EXTRACTED MATERIAL =>
<<<<

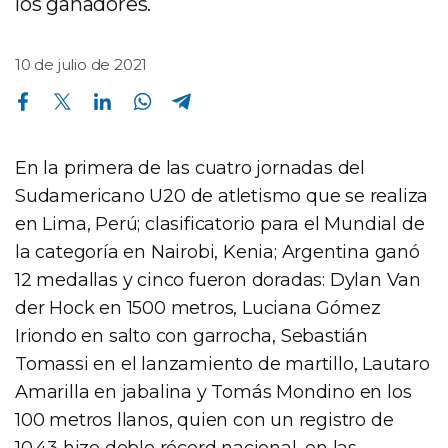
los ganadores.
10 de julio de 2021
Compartir en Facebook
Compartir en Twitter
Compartir en Linkedin
Compartir en Whatsapp
Compartir en Telegram
En la primera de las cuatro jornadas del
Sudamericano U20 de atletismo que se realiza
en Lima, Perú; clasificatorio para el Mundial de
la categoría en Nairobi, Kenia; Argentina ganó
12 medallas y cinco fueron doradas: Dylan Van
der Hock en 1500 metros, Luciana Gómez
Iriondo en salto con garrocha, Sebastián
Tomassi en el lanzamiento de martillo, Lautaro
Amarilla en jabalina y Tomás Mondino en los
100 metros llanos, quien con un registro de
10.43 hizo doble récord nacional, en las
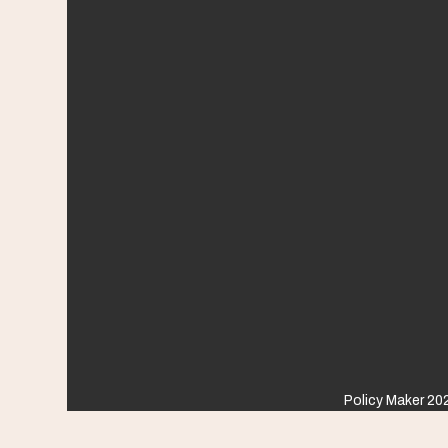
Policy Maker 202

>>>>

EXERCISE =>
Print, exactly and only, the lines running from the line with "Iriondo en salto con garrocha, Sebastián" through the last line of the data, including both. Skip any picture.

ANSWER =>
Iriondo en salto con garrocha, Sebastián
Tomassi en el lanzamiento de martillo, Lautaro
Amarilla en jabalina y Tomás Mondino en los
100 metros llanos, quien con un registro de
10.43 hizo doble récord nacional, en las
Policy Maker 202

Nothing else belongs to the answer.